About this task. For the data below, give again exactly the lines from the one containing "a zároveň obsahujúce" through the one containing "Comment choisir un tapis berbère ?", both ends included, and no others.

[Page-level text extractions]
··········

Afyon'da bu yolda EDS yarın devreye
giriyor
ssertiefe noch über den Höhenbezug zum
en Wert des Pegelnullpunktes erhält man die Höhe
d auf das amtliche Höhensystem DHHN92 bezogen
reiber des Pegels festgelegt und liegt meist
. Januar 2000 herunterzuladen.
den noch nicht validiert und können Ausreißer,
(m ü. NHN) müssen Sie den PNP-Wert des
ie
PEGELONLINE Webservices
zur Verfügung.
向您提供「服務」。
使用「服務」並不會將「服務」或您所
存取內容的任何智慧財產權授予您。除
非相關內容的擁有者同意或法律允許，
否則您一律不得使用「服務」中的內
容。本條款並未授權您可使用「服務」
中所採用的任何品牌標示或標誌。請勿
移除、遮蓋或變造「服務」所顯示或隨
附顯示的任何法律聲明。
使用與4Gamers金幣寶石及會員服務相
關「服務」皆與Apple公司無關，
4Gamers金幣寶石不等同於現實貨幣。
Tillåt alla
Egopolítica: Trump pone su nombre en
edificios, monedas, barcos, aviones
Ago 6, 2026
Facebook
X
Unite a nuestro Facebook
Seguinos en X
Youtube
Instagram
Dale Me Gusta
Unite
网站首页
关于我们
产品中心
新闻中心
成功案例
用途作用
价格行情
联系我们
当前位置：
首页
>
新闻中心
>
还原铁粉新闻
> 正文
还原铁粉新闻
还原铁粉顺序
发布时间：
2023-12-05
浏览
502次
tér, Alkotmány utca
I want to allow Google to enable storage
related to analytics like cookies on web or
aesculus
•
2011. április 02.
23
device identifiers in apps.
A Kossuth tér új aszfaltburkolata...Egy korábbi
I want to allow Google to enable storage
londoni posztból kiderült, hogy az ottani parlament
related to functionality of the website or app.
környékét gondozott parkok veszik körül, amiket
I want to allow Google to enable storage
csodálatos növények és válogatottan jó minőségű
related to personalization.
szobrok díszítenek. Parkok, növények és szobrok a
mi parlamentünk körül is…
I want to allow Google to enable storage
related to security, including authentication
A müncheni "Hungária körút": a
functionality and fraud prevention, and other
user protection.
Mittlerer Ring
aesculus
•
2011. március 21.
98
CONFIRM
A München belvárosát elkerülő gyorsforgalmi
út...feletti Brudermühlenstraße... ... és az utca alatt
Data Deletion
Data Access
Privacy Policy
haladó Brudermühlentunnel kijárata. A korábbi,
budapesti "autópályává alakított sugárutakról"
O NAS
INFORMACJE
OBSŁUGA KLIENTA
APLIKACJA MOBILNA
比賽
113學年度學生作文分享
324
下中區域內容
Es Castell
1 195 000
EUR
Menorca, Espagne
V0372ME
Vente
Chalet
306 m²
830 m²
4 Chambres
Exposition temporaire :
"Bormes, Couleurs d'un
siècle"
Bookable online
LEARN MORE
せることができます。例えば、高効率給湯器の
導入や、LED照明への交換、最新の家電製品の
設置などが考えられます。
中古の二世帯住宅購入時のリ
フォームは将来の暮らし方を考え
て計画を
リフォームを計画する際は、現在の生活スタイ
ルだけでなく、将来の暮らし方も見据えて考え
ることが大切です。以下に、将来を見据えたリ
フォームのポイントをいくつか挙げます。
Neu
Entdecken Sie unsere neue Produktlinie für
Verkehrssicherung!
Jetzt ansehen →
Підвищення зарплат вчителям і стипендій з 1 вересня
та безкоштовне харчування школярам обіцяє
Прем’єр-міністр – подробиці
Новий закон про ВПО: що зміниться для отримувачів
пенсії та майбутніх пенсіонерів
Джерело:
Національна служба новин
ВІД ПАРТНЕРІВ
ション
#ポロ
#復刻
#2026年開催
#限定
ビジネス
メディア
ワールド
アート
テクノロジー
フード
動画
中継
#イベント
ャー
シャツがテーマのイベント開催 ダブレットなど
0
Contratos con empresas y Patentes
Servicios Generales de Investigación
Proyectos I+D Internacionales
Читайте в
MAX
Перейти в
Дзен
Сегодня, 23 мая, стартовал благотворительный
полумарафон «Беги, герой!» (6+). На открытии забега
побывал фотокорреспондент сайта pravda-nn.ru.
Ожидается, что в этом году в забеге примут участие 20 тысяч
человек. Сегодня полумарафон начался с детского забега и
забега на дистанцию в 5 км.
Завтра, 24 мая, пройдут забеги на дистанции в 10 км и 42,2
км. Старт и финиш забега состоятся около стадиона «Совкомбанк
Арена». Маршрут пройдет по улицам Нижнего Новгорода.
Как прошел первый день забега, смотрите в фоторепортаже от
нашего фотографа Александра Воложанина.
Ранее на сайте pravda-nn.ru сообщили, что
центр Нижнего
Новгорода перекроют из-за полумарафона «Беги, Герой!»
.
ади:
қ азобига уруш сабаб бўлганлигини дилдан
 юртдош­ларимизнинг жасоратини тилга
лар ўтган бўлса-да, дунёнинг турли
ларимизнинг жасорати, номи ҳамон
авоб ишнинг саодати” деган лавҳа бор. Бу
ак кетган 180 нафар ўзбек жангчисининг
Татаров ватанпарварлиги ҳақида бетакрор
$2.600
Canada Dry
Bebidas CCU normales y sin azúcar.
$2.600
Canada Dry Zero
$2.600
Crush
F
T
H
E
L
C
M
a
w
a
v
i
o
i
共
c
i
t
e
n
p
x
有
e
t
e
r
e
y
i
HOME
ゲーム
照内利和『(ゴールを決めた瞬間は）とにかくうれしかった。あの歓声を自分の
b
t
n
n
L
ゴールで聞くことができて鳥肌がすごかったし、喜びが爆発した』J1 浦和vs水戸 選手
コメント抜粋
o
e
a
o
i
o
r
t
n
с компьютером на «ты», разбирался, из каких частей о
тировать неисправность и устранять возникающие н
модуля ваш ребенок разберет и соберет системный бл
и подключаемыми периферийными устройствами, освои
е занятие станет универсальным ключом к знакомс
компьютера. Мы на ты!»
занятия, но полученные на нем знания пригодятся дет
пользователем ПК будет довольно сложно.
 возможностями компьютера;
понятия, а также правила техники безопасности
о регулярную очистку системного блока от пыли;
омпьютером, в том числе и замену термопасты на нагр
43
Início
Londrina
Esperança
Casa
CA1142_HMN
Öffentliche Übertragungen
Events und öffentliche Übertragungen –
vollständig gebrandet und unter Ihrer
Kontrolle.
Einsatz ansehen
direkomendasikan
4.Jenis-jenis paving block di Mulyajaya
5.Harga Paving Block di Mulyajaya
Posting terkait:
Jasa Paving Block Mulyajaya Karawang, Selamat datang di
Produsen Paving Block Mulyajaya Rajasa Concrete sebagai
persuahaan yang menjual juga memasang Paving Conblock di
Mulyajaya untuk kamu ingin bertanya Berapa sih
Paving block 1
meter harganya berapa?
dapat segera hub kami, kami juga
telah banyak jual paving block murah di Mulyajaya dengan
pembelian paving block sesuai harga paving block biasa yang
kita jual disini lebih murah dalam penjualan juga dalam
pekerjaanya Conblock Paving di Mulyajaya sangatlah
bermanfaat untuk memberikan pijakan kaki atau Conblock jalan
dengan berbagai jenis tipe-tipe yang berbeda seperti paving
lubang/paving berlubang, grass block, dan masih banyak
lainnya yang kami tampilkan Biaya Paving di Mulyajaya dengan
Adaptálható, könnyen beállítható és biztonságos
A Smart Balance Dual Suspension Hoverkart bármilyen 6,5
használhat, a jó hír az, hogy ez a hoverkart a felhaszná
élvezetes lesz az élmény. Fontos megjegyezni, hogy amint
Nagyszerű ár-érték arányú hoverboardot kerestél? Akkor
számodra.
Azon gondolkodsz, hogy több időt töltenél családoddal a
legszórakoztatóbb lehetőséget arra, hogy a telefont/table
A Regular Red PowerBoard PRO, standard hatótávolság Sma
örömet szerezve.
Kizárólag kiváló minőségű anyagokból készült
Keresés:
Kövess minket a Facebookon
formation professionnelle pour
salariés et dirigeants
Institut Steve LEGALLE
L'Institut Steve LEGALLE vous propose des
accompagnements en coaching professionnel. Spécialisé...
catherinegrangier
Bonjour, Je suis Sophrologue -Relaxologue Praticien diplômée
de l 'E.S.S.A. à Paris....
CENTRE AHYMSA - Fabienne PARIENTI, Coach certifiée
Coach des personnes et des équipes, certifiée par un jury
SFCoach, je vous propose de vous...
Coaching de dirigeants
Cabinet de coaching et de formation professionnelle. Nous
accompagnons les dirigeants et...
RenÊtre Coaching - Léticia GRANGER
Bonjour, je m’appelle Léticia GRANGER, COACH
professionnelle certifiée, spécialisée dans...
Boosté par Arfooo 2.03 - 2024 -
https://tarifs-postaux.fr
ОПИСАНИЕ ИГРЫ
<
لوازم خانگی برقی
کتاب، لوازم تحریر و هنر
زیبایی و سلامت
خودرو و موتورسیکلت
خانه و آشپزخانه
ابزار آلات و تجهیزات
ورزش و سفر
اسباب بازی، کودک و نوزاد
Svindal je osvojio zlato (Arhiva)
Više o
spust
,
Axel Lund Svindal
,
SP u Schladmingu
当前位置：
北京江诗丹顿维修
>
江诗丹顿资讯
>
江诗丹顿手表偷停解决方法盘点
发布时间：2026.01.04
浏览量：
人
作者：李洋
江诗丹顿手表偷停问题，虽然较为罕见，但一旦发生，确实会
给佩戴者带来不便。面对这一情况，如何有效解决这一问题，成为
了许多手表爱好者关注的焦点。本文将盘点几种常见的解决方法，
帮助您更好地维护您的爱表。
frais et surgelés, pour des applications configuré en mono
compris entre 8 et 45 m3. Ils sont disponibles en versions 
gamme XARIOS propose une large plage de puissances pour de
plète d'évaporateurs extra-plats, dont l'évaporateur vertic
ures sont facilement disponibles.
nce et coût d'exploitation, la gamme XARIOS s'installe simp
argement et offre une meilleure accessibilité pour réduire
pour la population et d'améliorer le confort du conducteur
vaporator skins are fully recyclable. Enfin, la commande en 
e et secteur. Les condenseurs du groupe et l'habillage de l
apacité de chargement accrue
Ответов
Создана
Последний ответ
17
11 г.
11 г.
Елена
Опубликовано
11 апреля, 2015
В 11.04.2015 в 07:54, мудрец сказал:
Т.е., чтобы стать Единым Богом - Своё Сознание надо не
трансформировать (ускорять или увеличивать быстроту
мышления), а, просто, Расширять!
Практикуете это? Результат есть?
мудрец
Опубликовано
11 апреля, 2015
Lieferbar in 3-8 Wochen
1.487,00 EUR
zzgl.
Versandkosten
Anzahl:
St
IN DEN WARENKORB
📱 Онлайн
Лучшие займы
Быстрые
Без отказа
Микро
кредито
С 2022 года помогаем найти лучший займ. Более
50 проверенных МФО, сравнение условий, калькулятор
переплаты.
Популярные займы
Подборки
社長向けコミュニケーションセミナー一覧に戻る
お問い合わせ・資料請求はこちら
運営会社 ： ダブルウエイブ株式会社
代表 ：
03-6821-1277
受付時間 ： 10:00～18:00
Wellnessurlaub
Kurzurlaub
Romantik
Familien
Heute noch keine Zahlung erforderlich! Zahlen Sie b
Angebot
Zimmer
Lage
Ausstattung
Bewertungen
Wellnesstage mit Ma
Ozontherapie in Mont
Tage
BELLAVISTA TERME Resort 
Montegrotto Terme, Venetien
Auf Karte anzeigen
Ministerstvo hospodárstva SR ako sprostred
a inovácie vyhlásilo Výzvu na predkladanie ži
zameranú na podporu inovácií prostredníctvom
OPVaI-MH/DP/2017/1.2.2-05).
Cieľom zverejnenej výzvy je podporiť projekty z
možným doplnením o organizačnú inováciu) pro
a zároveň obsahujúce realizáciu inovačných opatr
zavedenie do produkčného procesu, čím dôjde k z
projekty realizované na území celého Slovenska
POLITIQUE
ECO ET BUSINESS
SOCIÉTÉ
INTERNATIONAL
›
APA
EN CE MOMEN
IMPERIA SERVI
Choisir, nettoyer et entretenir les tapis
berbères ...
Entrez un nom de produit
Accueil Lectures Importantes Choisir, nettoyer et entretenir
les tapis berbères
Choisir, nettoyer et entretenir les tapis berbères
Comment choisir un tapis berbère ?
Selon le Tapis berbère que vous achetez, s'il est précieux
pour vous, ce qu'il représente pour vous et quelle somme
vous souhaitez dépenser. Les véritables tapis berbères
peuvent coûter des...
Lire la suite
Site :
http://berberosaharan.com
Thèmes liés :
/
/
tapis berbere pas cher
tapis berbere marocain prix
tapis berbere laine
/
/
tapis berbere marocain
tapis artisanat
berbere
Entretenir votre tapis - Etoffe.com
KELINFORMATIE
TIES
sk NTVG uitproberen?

··········

Exercise response.
a zároveň obsahujúce realizáciu inovačných opatr
zavedenie do produkčného procesu, čím dôjde k z
projekty realizované na území celého Slovenska
POLITIQUE
ECO ET BUSINESS
SOCIÉTÉ
INTERNATIONAL
›
APA
EN CE MOMEN
IMPERIA SERVI
Choisir, nettoyer et entretenir les tapis
berbères ...
Entrez un nom de produit
Accueil Lectures Importantes Choisir, nettoyer et entretenir
les tapis berbères
Choisir, nettoyer et entretenir les tapis berbères
Comment choisir un tapis berbère ?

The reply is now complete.